In handling practice problems consider these six basic maxims:
1. Managing Control for Problem Resolution
What you don’t or can’t control loses income. To the degree you are in control of these seven key areas of your practice, you will have a lower-stress, higher-income practice. To the degree you are out of control of these seven key areas of your practice you will have a higher-stress, lower-income practice.
2. Escaping the “Just Getting By” Dilemma
Even a poorly run practice can earn enough money to get by on. This is true, but unfortunately it is more of a curse than a blessing as “just getting by” often takes so much of your time and energy that doctors wind up on a “work-a-day” treadmill with problematic and stressful practices. This adversely affects their quality of life and personal relationships and often causes production plateaus well below what their actual production levels would be were they better organized.
3. Problem Roots: Lack of Management Skill
The real and only reason a practice stops growing or becomes stressful is because the practice owner has reached his or her level of management skill. There is no other reason. Socioeconomic and demographic factors (income per capita, population, number of competing doctors, local economy, etc.) are not the real reasons a practice stops growing or becomes stressful. Though it is true that these factors do have an impact on a practice, it is equally true that there is little, if anything, that an individual practice owner can do to control these factors. The obvious conclusion is: One should invest one’s time, effort, and resources into those things which one can control or have an impact on.
4. Beyond Medical Skills: Tackling Practice Issues
How good a doctor you are has nothing to do with how successful your career will be. It is common in any area of the U.S. and Canada to find brilliant doctors struggling to make ends meet while less skilled doctors in the same geographical area are making their fortunes. How well you hire and train your staff, do case presentation, handle your finances, do internal and external marketing, monitor and correct your staff, and the accuracy of your decisions as an executive, will be the primary factors in determining your career satisfaction and financial success.

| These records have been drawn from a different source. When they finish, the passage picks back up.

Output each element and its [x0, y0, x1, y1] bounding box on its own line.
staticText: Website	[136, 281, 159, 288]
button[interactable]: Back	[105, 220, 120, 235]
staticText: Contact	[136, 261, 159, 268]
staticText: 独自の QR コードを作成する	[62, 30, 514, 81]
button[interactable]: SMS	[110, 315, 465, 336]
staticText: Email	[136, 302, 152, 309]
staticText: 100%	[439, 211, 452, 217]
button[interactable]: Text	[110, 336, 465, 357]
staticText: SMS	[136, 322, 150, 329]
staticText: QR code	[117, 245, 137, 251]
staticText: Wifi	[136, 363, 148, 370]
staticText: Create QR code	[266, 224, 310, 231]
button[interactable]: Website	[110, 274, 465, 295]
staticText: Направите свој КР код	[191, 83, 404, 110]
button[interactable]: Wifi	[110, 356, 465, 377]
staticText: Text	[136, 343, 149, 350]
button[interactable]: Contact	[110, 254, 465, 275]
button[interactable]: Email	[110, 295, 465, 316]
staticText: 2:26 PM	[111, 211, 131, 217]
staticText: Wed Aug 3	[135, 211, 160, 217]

5. Leadership and Policies in Problem Prevention
In lieu of executive leadership, accurate job descriptions, office policies, and a strategic program to get them implemented, the staff will invent their own, usually based on whatever is most comfortable or easily done, not necessarily what is best for the practice. Often the command structure in this type of practice is relegated to a “social pecking order,” in which the more predominant staff personalities “rule the roost.”
6. Enhancing Staff Skills to Overcome Practice Challenges
A practice will either sink to the skill level of your staff, or you will bring the skill level of your staff up to meet the challenge of the practice. In short, your problems won’t just go away by themselves. Philosophically you have two choices. Either you’ll be the effect of your environment, or you’ll be at cause over your environment. It’s that simple.